The sentencing judge imposed a single sentence. In so doing, he identified a notional starting point of five years six months imprisonment, which he reduced by 20 per cent on account of the applicant's pleas of guilty, giving a sentence of four years four months and 25 days imprisonment. His Honour fixed a non-parole period of two years and three months.
The applicant sought permission to appeal from a single Judge. That application was refused.
The applicant has renewed his application for permission to appeal before this Court. The only complaint is that the sentencing judge failed to take into account his cooperation with the authorities and the hardship he was likely to experience in custody as a consequence of that cooperation.
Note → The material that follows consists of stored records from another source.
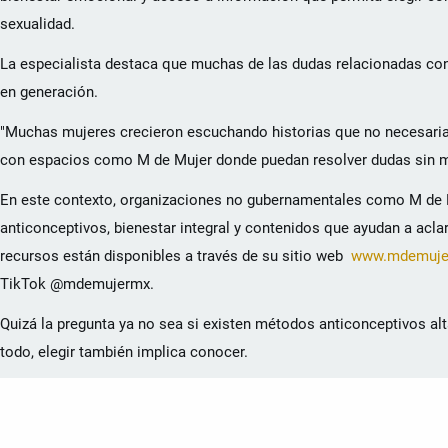
sexualidad.
La especialista destaca que muchas de las dudas relacionadas con
en generación.
"Muchas mujeres crecieron escuchando historias que no necesariam
con espacios como M de Mujer donde puedan resolver dudas sin mie
En este contexto, organizaciones no gubernamentales como M de M
anticonceptivos, bienestar integral y contenidos que ayudan a acla
recursos están disponibles a través de su sitio web
www.mdemujer
TikTok @mdemujermx.
Quizá la pregunta ya no sea si existen métodos anticonceptivos al
todo, elegir también implica conocer.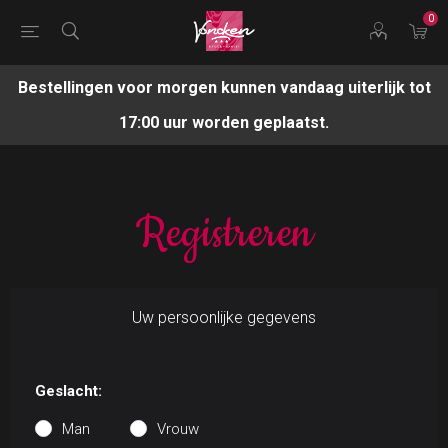
0
Bestellingen voor morgen kunnen vandaag uiterlijk tot
17:00 uur worden geplaatst.
Registreren
Uw persoonlijke gegevens
Geslacht:
Man
Vrouw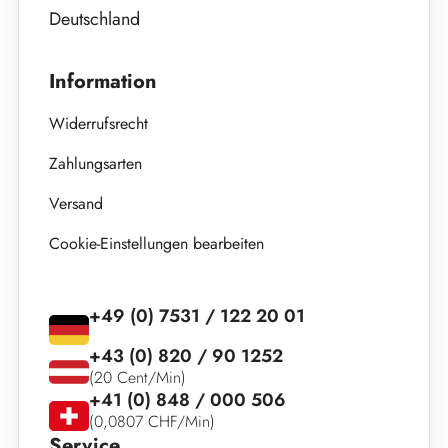
Deutschland
Information
Widerrufsrecht
Zahlungsarten
Versand
Cookie-Einstellungen bearbeiten
+49 (0) 7531 / 122 20 01
+43 (0) 820 / 90 1252
(20 Cent/Min)
+41 (0) 848 / 000 506
(0,0807 CHF/Min)
Service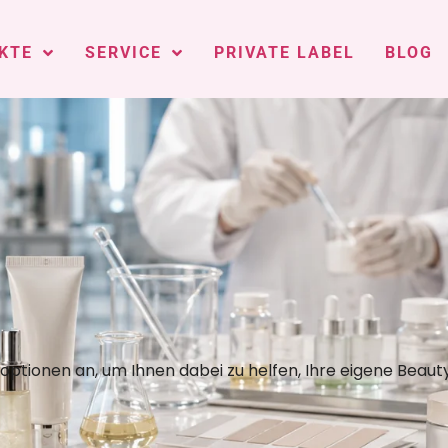
KTE
SERVICE
PRIVATE LABEL
BLOG
optionen an, um Ihnen dabei zu helfen, Ihre eigene Beaut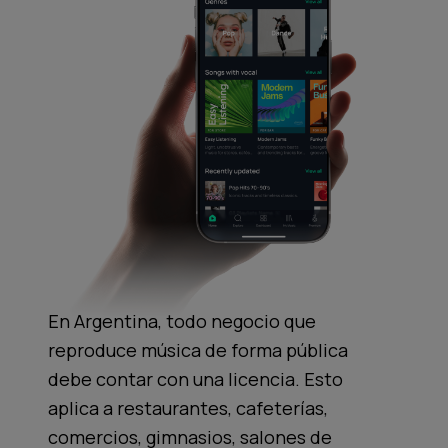
En Argentina, todo negocio que
reproduce música de forma pública
debe contar con una licencia. Esto
aplica a restaurantes, cafeterías,
comercios, gimnasios, salones de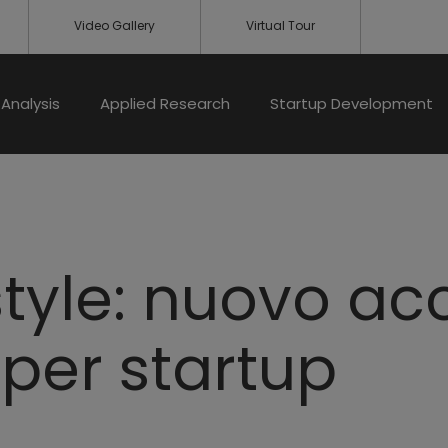
Video Gallery
Virtual Tour
Analysis
Applied Research
Startup Development
estyle: nuovo a
 per startup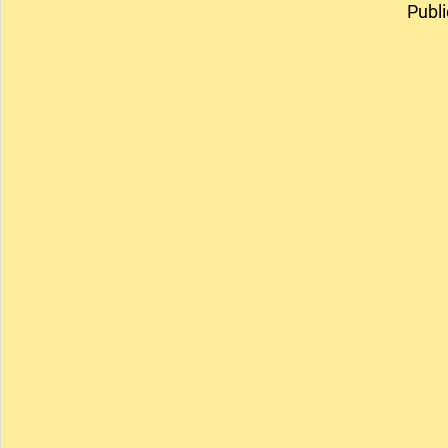
Publi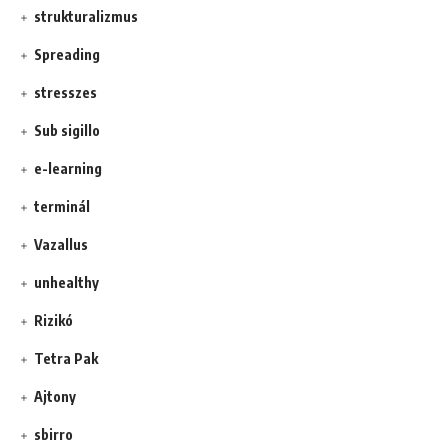
strukturalizmus
Spreading
stresszes
Sub sigillo
e-learning
terminál
Vazallus
unhealthy
Rizikó
Tetra Pak
Ajtony
sbirro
Properly understood, the cooperation relied upon by the applicant was no more than admissions made to the police in the course of a record of interview. While this extended to the volunteering of some information as to the circumstances of the offending and the involvement of others, this was information that was obviously already known to the police. The sentencing judge made express reference in his sentencing remarks to both the fact of this cooperation and the applicant's consequential fears for his safety. In our view there is no arguable merit in the applicant's proposed appeal.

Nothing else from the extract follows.